**Exercise description:**
Taking the entries below, transcribe only the lines starting with the one with "Perizinan Produk Jamu, Kosmetik" and going on through the one with "Личные данные", exactly as written, without the pictures.

═════ Extracted data

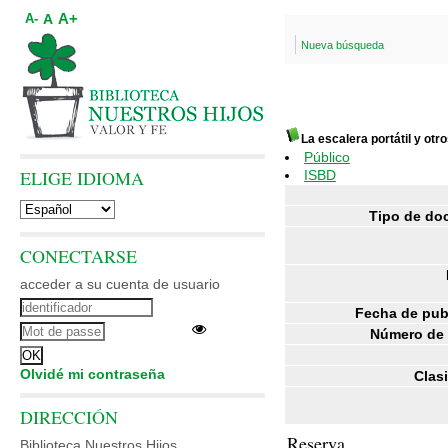
A+
A
A-
Nueva búsqueda
La escalera portátil y otr
Público
ELIGE IDIOMA
ISBD
Tipo de do
CONECTARSE
acceder a su cuenta de usuario
Fecha de pub
Número de 
Olvidé mi contraseña
Clasi
DIRECCIÓN
Reserva
Biblioteca Nuestros Hijos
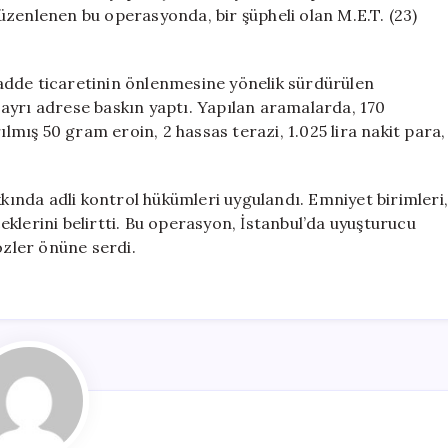
Baskın
üzenlenen bu operasyonda, bir şüpheli olan M.E.T. (23)
için
adde ticaretinin önlenmesine yönelik sürdürülen
ki ayrı adrese baskın yaptı. Yapılan aramalarda, 170
ış 50 gram eroin, 2 hassas terazi, 1.025 lira nakit para,
kkında adli kontrol hükümleri uygulandı. Emniyet birimleri
klerini belirtti. Bu operasyon, İstanbul’da uyuşturucu
özler önüne serdi.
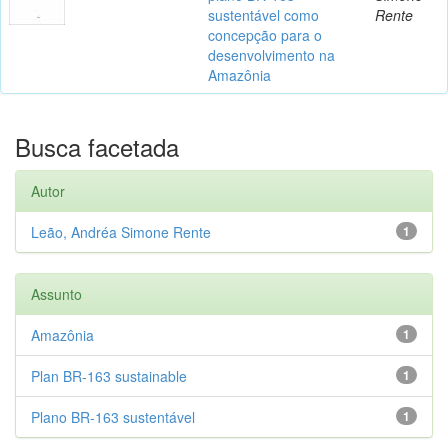
sustentável como
Rente
concepção para o
desenvolvimento na
Amazônia
Busca facetada
Autor
Leão, Andréa Simone Rente
1
Assunto
Amazônia
1
Plan BR-163 sustainable
1
Plano BR-163 sustentável
1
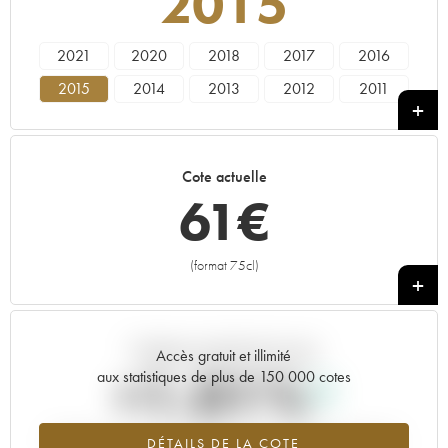
2015
2021
2020
2018
2017
2016
2015
2014
2013
2012
2011
2010
2009
2008
2007
2006
2005
2004
2003
2002
2001
Cote actuelle
2000
1999
1998
61
€
(format 75cl)
+
Tendance actuelle de la cote
Accès gratuit et illimité
+1.01%
aux statistiques de plus de 150 000 cotes
Tendance à la hausse du millésime 2015 en 2026 par rapport à
DÉTAILS DE LA COTE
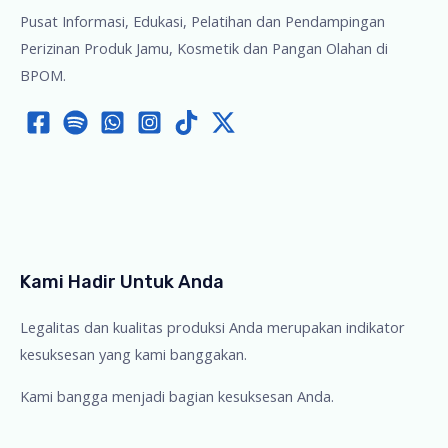
Pusat Informasi, Edukasi, Pelatihan dan Pendampingan
Perizinan Produk Jamu, Kosmetik dan Pangan Olahan di
BPOM.
Kami Hadir Untuk Anda
Legalitas dan kualitas produksi Anda merupakan indikator
kesuksesan yang kami banggakan.
Kami bangga menjadi bagian kesuksesan Anda.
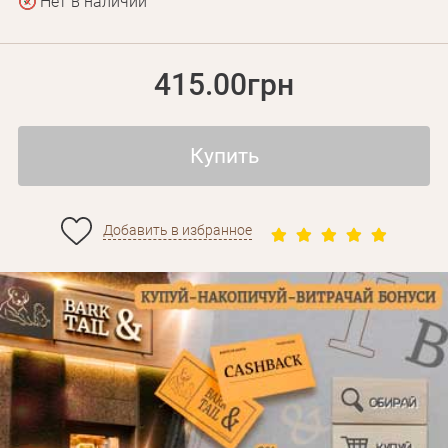
Нет в наличии
415.00грн
Купить
Добавить в избранное
Личные данные
Забыли пароль?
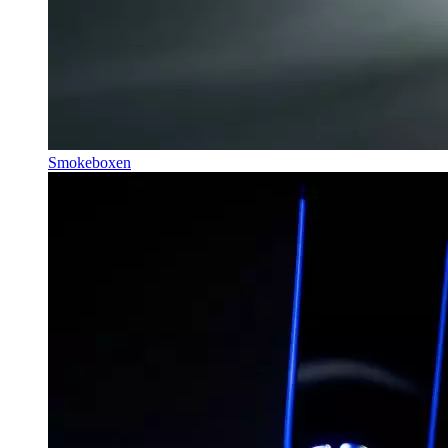
Smokeboxen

══════════

**Written solution:**
Perizinan Produk Jamu, Kosmetik dan Pangan Olahan di
BPOM.
Kami Hadir Untuk Anda
Legalitas dan kualitas produksi Anda merupakan indikator
kesuksesan yang kami banggakan.
Kami bangga menjadi bagian kesuksesan Anda.
Нет в наличии
415.00грн
Купить
Добавить в избранное
Личные данные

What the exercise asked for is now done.